Semin Respir Crit Care Med 2017; 38(04): 523-531
DOI: 10.1055/s-0037-1604032
Review Article
Thieme Medical Publishers 333 Seventh Avenue, New York, NY 10001, USA.

Current Medical Therapy for Sarcoidosis

Dominique Valeyre1, 2, Florence Jeny1, 2, Hilario Nunes1, 2
  • 1University of Paris 13, Sorbonne-Paris-Cité, Bobigny, France
  • 2Pulmonary Department, Avicenne Hospital, Assistance Publique Hôpitaux de Paris, Bobigny, France
Further Information

Publication History

Publication Date:
27 July 2017 (online)

Abstract

Most cases of sarcoidosis are mild and self-limited, with a spontaneous cure. However, in some patients, this disease may also be life-threatening, particularly when severe manifestations induce vital organ dysfunction. Sarcoidosis may also severely impair the quality of life through diverse, persistent disabling symptoms. To date, there is no curative treatment for sarcoidosis, but only anti-inflammatory drugs limiting the pathologic impact of sarcoidosis in reducing enhanced immunity reactions, granulomatous formation, and their consequences.
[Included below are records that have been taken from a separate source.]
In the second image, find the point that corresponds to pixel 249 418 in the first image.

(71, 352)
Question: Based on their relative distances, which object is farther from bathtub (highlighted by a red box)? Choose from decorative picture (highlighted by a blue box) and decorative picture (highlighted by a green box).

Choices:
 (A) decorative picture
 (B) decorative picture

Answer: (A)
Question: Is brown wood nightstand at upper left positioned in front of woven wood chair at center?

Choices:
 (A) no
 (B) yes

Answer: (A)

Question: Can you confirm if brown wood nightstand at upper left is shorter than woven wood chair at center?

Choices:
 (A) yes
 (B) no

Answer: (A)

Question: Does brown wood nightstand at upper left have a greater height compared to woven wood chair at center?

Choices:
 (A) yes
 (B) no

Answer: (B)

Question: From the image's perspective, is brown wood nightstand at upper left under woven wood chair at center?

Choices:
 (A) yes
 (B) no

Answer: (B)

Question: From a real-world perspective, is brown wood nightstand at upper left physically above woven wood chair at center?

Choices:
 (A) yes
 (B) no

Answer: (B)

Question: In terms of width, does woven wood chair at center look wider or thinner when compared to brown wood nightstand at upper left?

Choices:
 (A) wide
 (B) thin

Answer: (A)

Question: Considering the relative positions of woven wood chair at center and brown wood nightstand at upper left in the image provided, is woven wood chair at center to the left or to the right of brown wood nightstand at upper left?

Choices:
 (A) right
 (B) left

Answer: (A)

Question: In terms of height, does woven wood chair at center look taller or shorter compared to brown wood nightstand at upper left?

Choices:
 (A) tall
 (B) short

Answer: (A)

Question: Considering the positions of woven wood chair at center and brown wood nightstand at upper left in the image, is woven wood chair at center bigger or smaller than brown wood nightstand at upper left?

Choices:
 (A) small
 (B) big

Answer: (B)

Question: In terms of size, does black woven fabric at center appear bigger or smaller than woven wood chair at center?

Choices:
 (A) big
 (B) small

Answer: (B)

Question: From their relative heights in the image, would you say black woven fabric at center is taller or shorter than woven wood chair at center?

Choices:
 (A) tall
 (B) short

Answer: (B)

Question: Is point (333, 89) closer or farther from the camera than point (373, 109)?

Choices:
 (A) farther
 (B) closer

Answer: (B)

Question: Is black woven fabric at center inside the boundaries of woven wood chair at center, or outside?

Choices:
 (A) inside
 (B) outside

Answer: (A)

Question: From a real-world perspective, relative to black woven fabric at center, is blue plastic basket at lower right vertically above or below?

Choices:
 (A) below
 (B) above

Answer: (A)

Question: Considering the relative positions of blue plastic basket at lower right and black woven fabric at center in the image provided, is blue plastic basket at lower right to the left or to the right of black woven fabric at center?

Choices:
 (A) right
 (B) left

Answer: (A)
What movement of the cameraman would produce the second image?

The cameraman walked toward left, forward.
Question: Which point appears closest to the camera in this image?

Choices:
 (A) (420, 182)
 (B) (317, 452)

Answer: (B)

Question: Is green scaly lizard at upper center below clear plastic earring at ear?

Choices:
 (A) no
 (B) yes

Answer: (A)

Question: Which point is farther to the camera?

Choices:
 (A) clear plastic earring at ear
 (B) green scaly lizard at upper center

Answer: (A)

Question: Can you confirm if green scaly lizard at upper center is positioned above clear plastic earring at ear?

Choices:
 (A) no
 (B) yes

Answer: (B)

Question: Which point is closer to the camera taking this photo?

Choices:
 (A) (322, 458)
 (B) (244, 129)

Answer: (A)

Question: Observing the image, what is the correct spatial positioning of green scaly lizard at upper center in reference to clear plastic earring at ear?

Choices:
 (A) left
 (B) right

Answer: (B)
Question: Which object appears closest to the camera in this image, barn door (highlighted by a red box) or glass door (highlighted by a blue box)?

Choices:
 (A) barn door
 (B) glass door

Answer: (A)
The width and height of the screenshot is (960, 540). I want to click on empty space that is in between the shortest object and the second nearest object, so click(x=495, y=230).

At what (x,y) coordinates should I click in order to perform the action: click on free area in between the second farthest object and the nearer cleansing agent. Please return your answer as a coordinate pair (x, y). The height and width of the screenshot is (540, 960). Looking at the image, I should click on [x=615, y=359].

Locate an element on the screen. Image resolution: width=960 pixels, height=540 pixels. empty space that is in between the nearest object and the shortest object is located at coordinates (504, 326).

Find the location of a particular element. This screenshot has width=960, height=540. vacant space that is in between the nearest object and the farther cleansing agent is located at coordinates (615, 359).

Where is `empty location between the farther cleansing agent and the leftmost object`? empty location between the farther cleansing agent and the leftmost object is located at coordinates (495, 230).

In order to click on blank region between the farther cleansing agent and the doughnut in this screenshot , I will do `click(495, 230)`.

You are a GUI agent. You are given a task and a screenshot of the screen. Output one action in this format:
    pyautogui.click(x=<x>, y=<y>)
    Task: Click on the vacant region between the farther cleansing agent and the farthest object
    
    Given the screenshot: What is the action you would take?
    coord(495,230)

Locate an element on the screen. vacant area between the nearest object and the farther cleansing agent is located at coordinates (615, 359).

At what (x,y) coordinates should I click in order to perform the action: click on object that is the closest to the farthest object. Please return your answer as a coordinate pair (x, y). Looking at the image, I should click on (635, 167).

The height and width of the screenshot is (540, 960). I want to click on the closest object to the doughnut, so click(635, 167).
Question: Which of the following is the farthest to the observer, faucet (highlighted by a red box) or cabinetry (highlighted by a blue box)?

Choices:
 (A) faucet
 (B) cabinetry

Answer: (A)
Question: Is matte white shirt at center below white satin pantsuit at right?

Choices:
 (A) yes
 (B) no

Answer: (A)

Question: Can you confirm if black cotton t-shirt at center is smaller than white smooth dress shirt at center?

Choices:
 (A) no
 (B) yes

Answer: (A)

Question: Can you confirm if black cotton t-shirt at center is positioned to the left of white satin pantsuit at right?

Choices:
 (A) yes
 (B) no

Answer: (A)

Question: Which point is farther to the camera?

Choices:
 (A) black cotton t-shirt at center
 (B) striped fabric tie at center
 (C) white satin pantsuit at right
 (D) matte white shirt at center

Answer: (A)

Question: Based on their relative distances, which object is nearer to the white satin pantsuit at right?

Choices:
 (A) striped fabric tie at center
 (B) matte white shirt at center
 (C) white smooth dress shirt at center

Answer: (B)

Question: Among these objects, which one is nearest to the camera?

Current anti-inflammatory treatments for sarcoidosis include corticosteroids as the first-line treatment; disease-modifying antisarcoid drugs, mainly immunosuppressive and immunomodulatory drugs, as second-line treatment; and finally tumor necrosis factor (TNF) inhibitors, as third-line treatment. Corticosteroids are most effective; they give rapid results, sometimes with serious, incremental adverse effects. A second-line treatment, mainly low-dose methotrexate and azathioprine, is indicated in case of corticosteroid resistance, intolerance, or contraindication or more often as a corticosteroid-sparing agent when a prolonged treatment of more than 10 mg/d equivalent prednisone is expected. TNF inhibitors are considered in severe refractory sarcoidosis. Infliximab has been proven effective. Usually, treatment for sarcoidosis lasts up to 1 year or longer. The usual drug regimen is made of an induction and then a maintenance protocol before a step-by-step decrease and eventual withdrawal. Contraindications may exist. Each therapeutic decision must follow a rigorous diagnostic evaluation to determine the disease impact, its outcome (progression or not), and its response to treatment in the long run. Pharmacogenetics is still in its infancy, but could help develop a more personalized therapy. Non anti-inflammatory treatments, such as implantable cardiac devices, are also useful, particularly for some organs. In the end, persistent disabling symptoms are very frequent and call for an accurate diagnosis, which may be difficult to treat.